The judge describes Karahalios as a “populist, grassroots candidate” in the leadership race and an “outsider” taking on the party establishment. He also notes Karahalios has a long, antagonistic history with some party officials, particularly through legal disputes involving the Ontario PC Party.

Karahalios was barred from the race after leadership rival Erin O’Toole complained to the party that Karahalios had defamed O’Toole’s campaign chair, Walied Soliman, and engaged in “racist Islamophobic remarks that besmirched the expressed principles of the Conservative party,” according to the ruling.

The complaint related to a letter Karahalios circulated in February accusing O’Toole of promoting Sharia law by having Soliman, who is Muslim, on his campaign. It cited a decade-old newspaper article where Soliman answered readers’ questions about Sharia financial products. Karahalios has strenuously denied the letter was racist.

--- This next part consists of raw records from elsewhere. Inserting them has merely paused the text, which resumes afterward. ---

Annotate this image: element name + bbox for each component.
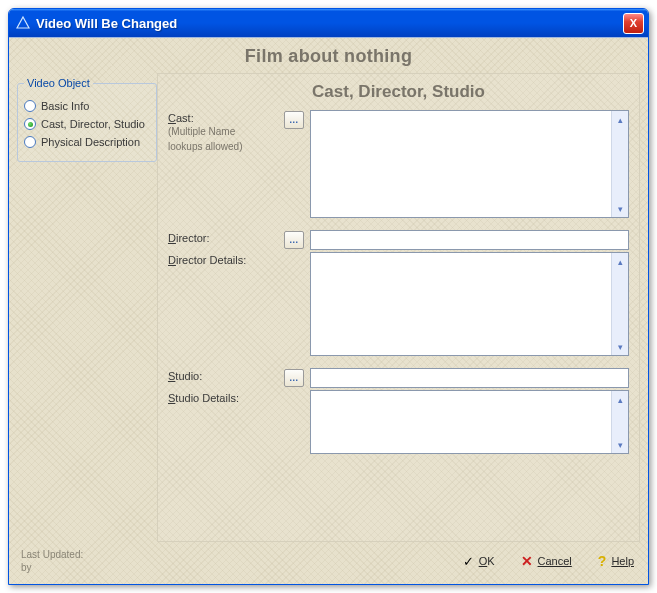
cancel-label: Cancel: [538, 555, 572, 567]
director-label: Director:: [168, 230, 278, 244]
video-object-group: Video Object Basic Info Cast, Director, …: [17, 77, 157, 162]
check-icon: ✓: [463, 554, 474, 569]
window-title: Video Will Be Changed: [36, 16, 623, 31]
studio-details-textarea[interactable]: ▴ ▾: [310, 390, 629, 454]
radio-label: Basic Info: [41, 100, 89, 112]
cast-sublabel2: lookups allowed): [168, 139, 278, 154]
titlebar[interactable]: Video Will Be Changed X: [9, 9, 648, 37]
footer: Last Updated: by ✓ OK ✕ Cancel ? Help: [9, 542, 648, 584]
studio-details-scrollbar[interactable]: ▴ ▾: [611, 391, 628, 453]
content-area: Video Object Basic Info Cast, Director, …: [9, 73, 648, 542]
radio-basic-info[interactable]: Basic Info: [24, 97, 150, 115]
last-updated-block: Last Updated: by: [21, 548, 161, 574]
radio-label: Physical Description: [41, 136, 140, 148]
scroll-down-icon[interactable]: ▾: [614, 438, 627, 451]
studio-label: Studio:: [168, 368, 278, 382]
scroll-up-icon[interactable]: ▴: [614, 393, 627, 406]
scroll-down-icon[interactable]: ▾: [614, 202, 627, 215]
cast-scrollbar[interactable]: ▴ ▾: [611, 111, 628, 217]
scroll-down-icon[interactable]: ▾: [614, 340, 627, 353]
radio-physical-description[interactable]: Physical Description: [24, 133, 150, 151]
close-icon: X: [630, 17, 637, 29]
ok-button[interactable]: ✓ OK: [463, 554, 495, 569]
studio-details-row: Studio Details: ▴ ▾: [168, 390, 629, 454]
scroll-up-icon[interactable]: ▴: [614, 255, 627, 268]
director-lookup-button[interactable]: ...: [284, 231, 304, 249]
director-details-label: Director Details:: [168, 252, 278, 266]
director-details-scrollbar[interactable]: ▴ ▾: [611, 253, 628, 355]
cast-sublabel1: (Multiple Name: [168, 124, 278, 139]
radio-icon: [24, 118, 36, 130]
radio-label: Cast, Director, Studio: [41, 118, 145, 130]
radio-icon: [24, 100, 36, 112]
studio-details-inner[interactable]: [311, 391, 611, 453]
last-updated-by-label: by: [21, 561, 161, 574]
cast-label-col: Cast: (Multiple Name lookups allowed): [168, 110, 278, 153]
video-object-legend: Video Object: [24, 77, 93, 89]
cast-row: Cast: (Multiple Name lookups allowed) ..…: [168, 110, 629, 218]
cast-label: Cast:: [168, 112, 278, 124]
app-icon: [15, 15, 31, 31]
director-details-textarea[interactable]: ▴ ▾: [310, 252, 629, 356]
dialog-window: Video Will Be Changed X Film about nothi…: [8, 8, 649, 585]
studio-input[interactable]: [310, 368, 629, 388]
dialog-body: Film about nothing Video Object Basic In…: [9, 37, 648, 584]
studio-lookup-button[interactable]: ...: [284, 369, 304, 387]
help-icon: ?: [598, 553, 607, 569]
director-details-inner[interactable]: [311, 253, 611, 355]
cast-textarea[interactable]: ▴ ▾: [310, 110, 629, 218]
cancel-button[interactable]: ✕ Cancel: [521, 553, 572, 569]
ok-label: OK: [479, 555, 495, 567]
scroll-up-icon[interactable]: ▴: [614, 113, 627, 126]
help-button[interactable]: ? Help: [598, 553, 634, 569]
cast-textarea-inner[interactable]: [311, 111, 611, 217]
studio-row: Studio: ...: [168, 368, 629, 388]
close-button[interactable]: X: [623, 13, 644, 34]
help-label: Help: [611, 555, 634, 567]
director-row: Director: ...: [168, 230, 629, 250]
page-title: Film about nothing: [9, 38, 648, 73]
director-details-row: Director Details: ▴ ▾: [168, 252, 629, 356]
radio-icon: [24, 136, 36, 148]
sidebar: Video Object Basic Info Cast, Director, …: [17, 73, 157, 542]
button-bar: ✓ OK ✕ Cancel ? Help: [463, 553, 634, 569]
cast-lookup-button[interactable]: ...: [284, 111, 304, 129]
main-panel: Cast, Director, Studio Cast: (Multiple N…: [157, 73, 640, 542]
last-updated-label: Last Updated:: [21, 548, 161, 561]
panel-title: Cast, Director, Studio: [168, 80, 629, 110]
studio-details-label: Studio Details:: [168, 390, 278, 404]
radio-cast-director-studio[interactable]: Cast, Director, Studio: [24, 115, 150, 133]
cancel-icon: ✕: [521, 553, 533, 569]
director-input[interactable]: [310, 230, 629, 250]
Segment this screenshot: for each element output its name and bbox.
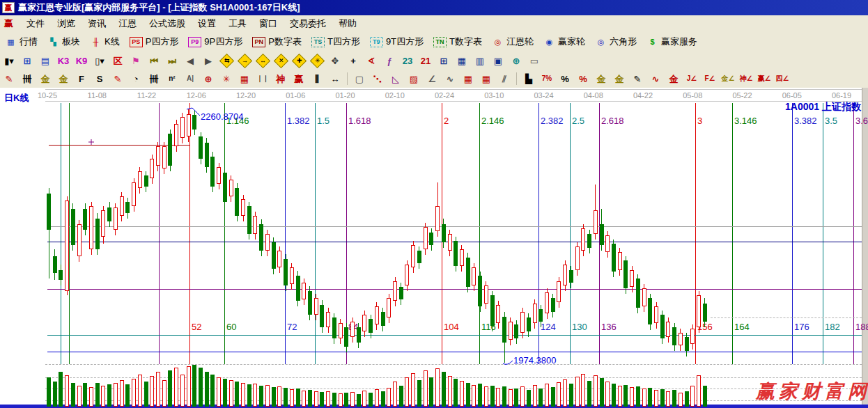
save-button[interactable]: ▣ — [490, 54, 506, 69]
k9-chart-button[interactable]: K9 — [73, 54, 90, 69]
diamond-shrink-h-button[interactable]: ⇆ — [218, 54, 235, 69]
j-angle-tool[interactable]: J∠ — [683, 71, 700, 86]
dense-ruler-tool[interactable]: 卌 — [146, 71, 162, 86]
menu-item-江恩[interactable]: 江恩 — [112, 16, 143, 31]
circle3-tool[interactable]: ◔ — [127, 71, 144, 86]
ruler-tool[interactable]: 卌 — [19, 71, 36, 86]
brush-tool[interactable]: ✎ — [109, 71, 126, 86]
p-square-button[interactable]: PSP四方形 — [125, 33, 183, 50]
star-web-tool[interactable]: ✳ — [218, 71, 235, 86]
sectors-button[interactable]: ▚板块 — [43, 33, 84, 50]
red-grid-tool[interactable]: ▦ — [460, 71, 476, 86]
calculator-button[interactable]: ⊞ — [435, 54, 452, 69]
diamond-star-button[interactable]: ✳ — [309, 54, 325, 69]
menu-item-文件[interactable]: 文件 — [20, 16, 51, 31]
menu-item-公式选股[interactable]: 公式选股 — [143, 16, 192, 31]
menu-item-窗口[interactable]: 窗口 — [253, 16, 284, 31]
menu-item-浏览[interactable]: 浏览 — [51, 16, 82, 31]
candle-body — [581, 228, 585, 251]
hatch-box-tool[interactable]: ▨ — [405, 71, 422, 86]
spiral-ruler-tool[interactable]: S — [91, 71, 108, 86]
trend-fan-tool[interactable]: ∠ — [424, 71, 440, 86]
calendar-21-button[interactable]: 21 — [417, 54, 434, 69]
pct-line-tool[interactable]: % — [575, 71, 591, 86]
gold-circle-tool[interactable]: 金 — [593, 71, 610, 86]
shen-angle-tool[interactable]: 神∠ — [738, 71, 754, 86]
export-web-button[interactable]: ⊕ — [508, 54, 525, 69]
f-angle-tool[interactable]: F∠ — [702, 71, 718, 86]
percent-tool[interactable]: % — [557, 71, 573, 86]
ying-ruler-tool[interactable]: 赢 — [290, 71, 307, 86]
period-candle-button[interactable]: ▮▾ — [1, 54, 17, 69]
grid-web-tool[interactable]: ▦ — [236, 71, 253, 86]
ying-angle-tool[interactable]: 赢∠ — [756, 71, 773, 86]
next-page-button[interactable]: ▶ — [200, 54, 217, 69]
first-page-button[interactable]: ⏮ — [146, 54, 162, 69]
gann-vline-72 — [285, 103, 286, 364]
stats-23-button[interactable]: 23 — [399, 54, 416, 69]
diamond-cross-button[interactable]: ✚ — [290, 54, 307, 69]
gold-gauge2-tool[interactable]: 金 — [55, 71, 72, 86]
menu-item-帮助[interactable]: 帮助 — [332, 16, 363, 31]
9p-square-button[interactable]: P99P四方形 — [184, 33, 247, 50]
menu-item-资讯[interactable]: 资讯 — [82, 16, 112, 31]
color-flag-button[interactable]: ⚑ — [127, 54, 144, 69]
t-square-button[interactable]: TST四方形 — [307, 33, 364, 50]
n2-ruler-tool[interactable]: n² — [164, 71, 180, 86]
candle-style-button[interactable]: ▯▾ — [91, 54, 108, 69]
fan-lines-tool[interactable]: ⋱ — [369, 71, 386, 86]
red-grid2-tool[interactable]: ▦ — [478, 71, 495, 86]
menu-item-设置[interactable]: 设置 — [192, 16, 222, 31]
menu-item-交易委托[interactable]: 交易委托 — [284, 16, 332, 31]
k3-chart-button[interactable]: K3 — [55, 54, 72, 69]
bar-stats-tool[interactable]: ▙ — [520, 71, 537, 86]
quotes-button-icon: ▦ — [5, 37, 17, 47]
print-button[interactable]: ▭ — [526, 54, 543, 69]
gold-gauge-tool[interactable]: 金 — [37, 71, 54, 86]
parallel-lines-tool[interactable]: ⫽ — [496, 71, 513, 86]
winner-wheel-button[interactable]: ◉赢家轮 — [539, 33, 589, 50]
hand-pan-button[interactable]: ✥ — [327, 54, 343, 69]
zone-window-button[interactable]: ⊞ — [19, 54, 36, 69]
clipboard-button[interactable]: ▤ — [37, 54, 54, 69]
angle-measure-button[interactable]: ∢ — [363, 54, 380, 69]
notepad-button[interactable]: ▥ — [472, 54, 488, 69]
mirror-tool[interactable]: A| — [182, 71, 199, 86]
ruler-123-tool[interactable]: ⫼ — [309, 71, 325, 86]
pen-tool[interactable]: ✎ — [1, 71, 17, 86]
gann-wheel-button[interactable]: ◎江恩轮 — [488, 33, 538, 50]
pyramid-tool[interactable]: ◺ — [387, 71, 404, 86]
table-report-button[interactable]: ▦ — [454, 54, 470, 69]
last-page-button[interactable]: ⏭ — [164, 54, 180, 69]
seven-pct-tool[interactable]: 7% — [538, 71, 555, 86]
box-select-tool[interactable]: ▢ — [351, 71, 368, 86]
si-angle-tool[interactable]: 四∠ — [774, 71, 791, 86]
wave-tool[interactable]: ∿ — [442, 71, 458, 86]
formula-tool-button[interactable]: ƒ — [381, 54, 398, 69]
crosshair-button[interactable]: + — [345, 54, 362, 69]
t-table-button[interactable]: TNT数字表 — [429, 33, 486, 50]
gold-line-tool[interactable]: 金 — [611, 71, 628, 86]
9t-square-button[interactable]: T99T四方形 — [366, 33, 428, 50]
width-arrows-tool[interactable]: ↔ — [327, 71, 343, 86]
quotes-button[interactable]: ▦行情 — [1, 33, 42, 50]
menu-item-工具[interactable]: 工具 — [222, 16, 253, 31]
gold-red-tool[interactable]: 金 — [665, 71, 682, 86]
compass-target-tool[interactable]: ⊕ — [200, 71, 217, 86]
hexagon-button[interactable]: ◎六角形 — [591, 33, 641, 50]
gold-angle-tool[interactable]: 金∠ — [720, 71, 736, 86]
shen-ruler-tool[interactable]: 神 — [272, 71, 289, 86]
diamond-collapse-button[interactable]: ✕ — [272, 54, 289, 69]
pen2-tool[interactable]: ✎ — [629, 71, 646, 86]
quote-marks-tool[interactable]: ❘❘ — [254, 71, 271, 86]
kline-button[interactable]: ╫K线 — [86, 33, 124, 50]
f-ruler-tool[interactable]: F — [73, 71, 90, 86]
chart-mode-label: 日K线 — [4, 92, 29, 104]
wave7-tool[interactable]: ∿ — [647, 71, 664, 86]
gann-area-button[interactable]: 区 — [109, 54, 126, 69]
diamond-right-button[interactable]: → — [236, 54, 253, 69]
prev-page-button[interactable]: ◀ — [182, 54, 199, 69]
p-table-button[interactable]: PNP数字表 — [248, 33, 306, 50]
winner-service-button[interactable]: $赢家服务 — [642, 33, 702, 50]
diamond-expand-h-button[interactable]: ↔ — [254, 54, 271, 69]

The race’s chief returning officer, Derek Vanstone, levied a $50,000 fine over the letter and ruled Karahalios needed a further $50,000 for his refundable deposit. But when Karahalios appealed to DRAC, DRAC decided to disqualify him instead.

The judge’s ruling invalidates the March 18 decision of DRAC and reinstates the original financial sanctions. If Karahalios pays the fine within 14 days, “he is a Verified Leadership Candidate in good standing,” the decision says. But it will also depend if LEOC decides to take up the case.

The Conservative party’s position during the trial was that referring the matter to LEOC would be futile because a majority of the committee’s members (which include the four members of DRAC) have already found Karahalios to be an “unsuitable leadership candidate.” But Perell’s ruling says LEOC has never made any decisions about it.

“Mr. Karahalios would be entitled to an open-minded consideration by LEOC, but it remains open to LEOC to disqualify Mr. Karahalios,” the ruling says.

Perell rejected Karahalios’ argument that party officials were acting in a partisan manner to favour other candidates, and concluded the complaint process was fair and party officials did not act in bad faith.

In a statement Wednesday, Karahalios said he is reviewing the ruling “to assess how I can best re-enter the race in a competitive manner that respects the court’s ruling, the rules of the race as clarified by the court, and the will of Conservative party members.”

“The challenge before me is that in order to get on the ballot, I have to raise an additional $100,000 without the use of the party (membership) lists as the CRO required,” he writes, referring to the chief returning officer. “The court has given me 14 days to raise this amount in order to be placed on the ballot. While I disagree with the CRO’s heavy-handed ruling, I have no further means by which to appeal it because of the court’s limited jurisdiction.”

Conservative Party spokesman Cory Hann said the party is also reviewing the decision.

“We are pleased that Mr. Justice Perell has found that our process afforded Mr. Karahalios was fundamentally fair’ and ‘that there is nothing to Mr. Karahalios’ allegation that there was bad faith by the Conservative party or any of its officials,'” Hann said.

The race will be decided by mail-in voting this summer and conclude Aug. 21. The four candidates on the ballot are O’Toole, Peter MacKay, Leslyn Lewis and Derek Sloan.